Charlie is also right that we have lots of opportunities for frivolous lawsuits if we want. Although I would suggest going to higher ed. for the real sage on the stage. HS teachers are becoming more and more aware of how important involvement of the studnet is-at least in my experience.
Yes, Charlie, that cause of action would be “Intentional Infliction of Emotional Distress.”
Marshall, yes, there are “sages on the stage” at all levels. That’s why I think the idea of having recent college graduates as plaintiffs work; the whole K-16 educational system is stagnant.
Well, Jon, as usual you’ve made an interesting argument. One that’s ultimately doomed to fail, however. If parents can’t even win educational malpractice lawsuits against schools when their child graduates high school unable to read, this type of suit has even less of a chance. I like the moral imperative, though!
That’s really all I was after, here…the moral imperative. We did have a great time in class, though, discussing the “standard of care” issue. Lawyers are ethically bound to be “zealous advocates.” Doctors are sworn to “do no harm.” Educators? One of my students said she feels like it has become “Don’t screw up.” Sad commentary, but telling, I think.
BTW, Scott (et al.), tomorrow is VCU’s bigg-ish annual School Law conference. Ralph Mawdsley will be presenting about educational malpractice in a standards-based policy climate. I’ve seen this written elsewhere; if plaintiffs never win ed. mal. cases becuase the courts can’t identify a true standard of care, does that change where schools are expected to get students to proficiency; i.e. isn’t that, then, a standard of care? I’ll see what Mawdsley has to say…
Oh, I know the song. Let me point you to what one of my students did in this youtube video: http://www.youtube.com/watch?v=NwQWZ0FBr1Y (skip the first 40 sec.)- I have others as well, but most of them are not posted online.
Here are my thoughts. I will probably post more over at the Edjurist tomorrow.

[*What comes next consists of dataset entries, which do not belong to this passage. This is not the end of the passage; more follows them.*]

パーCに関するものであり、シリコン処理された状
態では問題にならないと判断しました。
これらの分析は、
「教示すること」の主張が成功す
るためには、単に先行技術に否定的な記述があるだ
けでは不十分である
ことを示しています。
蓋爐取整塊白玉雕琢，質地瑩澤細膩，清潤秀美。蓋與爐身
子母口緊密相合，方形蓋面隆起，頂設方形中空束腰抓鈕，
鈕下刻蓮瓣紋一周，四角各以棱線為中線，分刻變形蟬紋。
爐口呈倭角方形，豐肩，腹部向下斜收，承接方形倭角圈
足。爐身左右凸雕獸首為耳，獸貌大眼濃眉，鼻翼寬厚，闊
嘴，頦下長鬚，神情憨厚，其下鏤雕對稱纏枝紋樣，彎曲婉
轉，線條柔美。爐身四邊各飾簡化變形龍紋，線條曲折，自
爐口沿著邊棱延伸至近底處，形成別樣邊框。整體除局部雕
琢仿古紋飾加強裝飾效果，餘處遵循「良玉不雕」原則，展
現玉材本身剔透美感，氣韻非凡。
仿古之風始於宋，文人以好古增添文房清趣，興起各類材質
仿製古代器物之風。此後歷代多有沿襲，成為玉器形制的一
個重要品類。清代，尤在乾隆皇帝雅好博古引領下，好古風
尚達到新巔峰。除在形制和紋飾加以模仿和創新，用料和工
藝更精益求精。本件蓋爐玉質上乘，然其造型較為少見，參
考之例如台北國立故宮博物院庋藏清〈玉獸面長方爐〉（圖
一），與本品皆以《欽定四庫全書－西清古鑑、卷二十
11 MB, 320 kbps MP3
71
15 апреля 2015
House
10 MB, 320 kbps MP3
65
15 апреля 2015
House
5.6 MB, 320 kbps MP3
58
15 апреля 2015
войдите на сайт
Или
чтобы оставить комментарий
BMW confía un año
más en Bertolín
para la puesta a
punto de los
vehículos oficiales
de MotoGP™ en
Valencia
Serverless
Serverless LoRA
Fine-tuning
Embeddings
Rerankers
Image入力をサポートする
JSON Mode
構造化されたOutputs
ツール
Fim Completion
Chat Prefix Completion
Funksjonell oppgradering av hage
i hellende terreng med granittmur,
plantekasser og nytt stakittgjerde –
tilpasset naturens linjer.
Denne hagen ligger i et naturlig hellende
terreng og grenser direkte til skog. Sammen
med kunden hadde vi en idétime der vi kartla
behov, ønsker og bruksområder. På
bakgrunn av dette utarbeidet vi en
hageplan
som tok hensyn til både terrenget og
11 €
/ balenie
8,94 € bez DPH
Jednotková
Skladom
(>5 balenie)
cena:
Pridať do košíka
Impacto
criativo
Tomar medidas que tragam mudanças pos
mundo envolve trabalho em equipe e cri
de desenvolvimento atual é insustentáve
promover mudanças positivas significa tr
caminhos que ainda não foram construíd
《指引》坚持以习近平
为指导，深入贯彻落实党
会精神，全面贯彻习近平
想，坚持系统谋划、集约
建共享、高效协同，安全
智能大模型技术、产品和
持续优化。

First, on the malpractice issue more broadly, you are right on that it is a loser case. However, I have a couple thoughts. First, in special education it is not such a loser case. Because of the IEP, and possible failure to implement it, education malpractice does sort of exist if schools fail to implement IEPs properly – since some of those IEP include technology issues, there might be a winner there, although that is probably a different kind of technology than you are thinking of. Secondly, there has been talk of the possible rise of educational malpractice for years, but with NCLB some pretty solid scholars have stated they think it has a chance to become reality. I am pretty sure I remember at ELA a couple years ago in a session with T.K. Daniel (Ohio State) and Mark Gooden (Cincinnati) they were saying educational malpractice lawsuits are on the horizon because of the starkness of the data coming out of NCLB. So far I have not seen one, at least not a successful one, but that doesn’t mean one won’t happen in the next few years. Unlikely, but possible if you had the right wording in the state constitution. However, I agree with Scott, if it is possible at all it is going to be based on test scores, not technology.

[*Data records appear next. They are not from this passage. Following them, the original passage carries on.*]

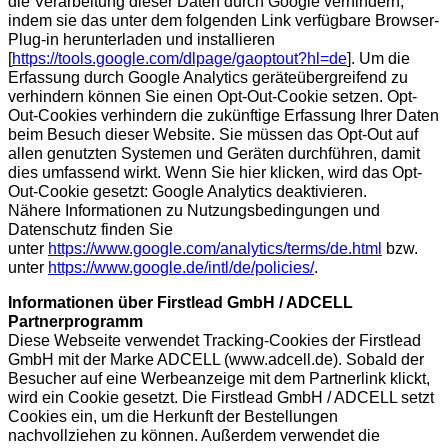
die Verarbeitung dieser Daten durch Google verhindern,
indem sie das unter dem folgenden Link verfügbare Browser-
Plug-in herunterladen und installieren
[
https://tools.google.com/dlpage/gaoptout?hl=de
]. Um die
Erfassung durch Google Analytics geräteübergreifend zu
verhindern können Sie einen Opt-Out-Cookie setzen. Opt-
Out-Cookies verhindern die zukünftige Erfassung Ihrer Daten
beim Besuch dieser Website. Sie müssen das Opt-Out auf
allen genutzten Systemen und Geräten durchführen, damit
dies umfassend wirkt. Wenn Sie hier klicken, wird das Opt-
Out-Cookie gesetzt:
Google Analytics deaktivieren
.
Nähere Informationen zu Nutzungsbedingungen und
Datenschutz finden Sie
unter
https://www.google.com/analytics/terms/de.html
bzw.
unter
https://www.google.de/intl/de/policies/
.
Informationen über Firstlead GmbH / ADCELL
Partnerprogramm
Diese Webseite verwendet Tracking-Cookies der Firstlead
GmbH mit der Marke ADCELL (www.adcell.de). Sobald der
Besucher auf eine Werbeanzeige mit dem Partnerlink klickt,
wird ein Cookie gesetzt. Die Firstlead GmbH / ADCELL setzt
Cookies ein, um die Herkunft der Bestellungen
nachvollziehen zu können. Außerdem verwendet die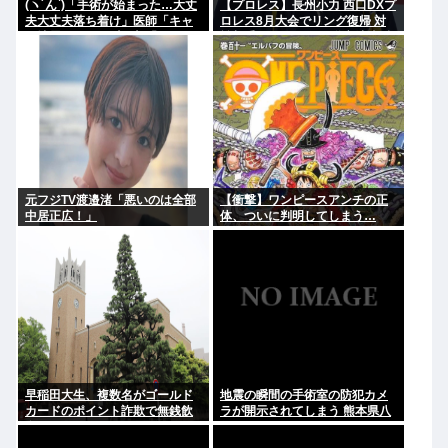
(ヽ´ん`)「手術が始まった…大丈
【プロレス】長州小力 西口DXプ
夫大丈夫落ち着け」医師「キャ
ロレス8月大会でリング復帰 対
ー地震よー！」(;ﾟんﾟ)「！？」
戦相手はクロちゃん 道交法違反
の疑いも不起訴に
元フジTV渡邉渚「悪いのは全部
【衝撃】ワンピースアンチの正
中居正広！」
体、ついに判明してしまう…
早稲田大生、複数名がゴールド
地震の瞬間の手術室の防犯カメ
カードのポイント詐欺で無銭飲
ラが開示されてしまう 熊本県八
食
代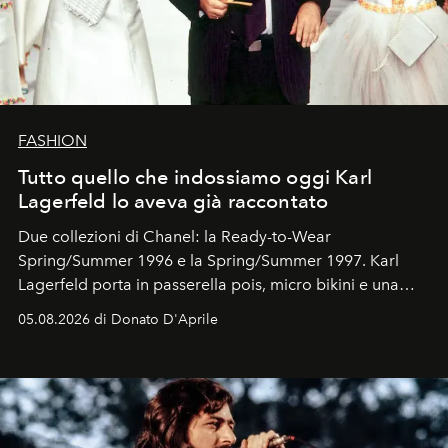
FASHION
Tutto quello che indossiamo oggi Karl
Lagerfeld lo aveva già raccontato
Due collezioni di Chanel: la Ready-to-Wear
Spring/Summer 1996 e la Spring/Summer 1997. Karl
Lagerfeld porta in passerella pois, micro bikini e una
logomania pensata per la spiaggia
, con Cindy, Linda,
05.08.2026 di Donato D'Aprile
Kate, Claudia e Carla una dietro l'altra. Trent'anni dopo,
in un'industria che vive di archivi, quel guardaroba resta
uno dei documenti più contemporanei che abbiamo.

On your case, the problem is in the Duty. If you could get a solid Duty, you could probably make the case for breach, injury and causation. But, there is no duty to make kids technologically literate … in fact, there is no real duty to make sure kids learn anything at all. There is a duty to keep the kids safe, to provide reasonable supervision, etc. … you can even go with in loco parentis as a duty, but no duty to educate. Learning, in the eyes of the law, is the kids’ responsibility — which obviously is a statement that has some interesting problems within it.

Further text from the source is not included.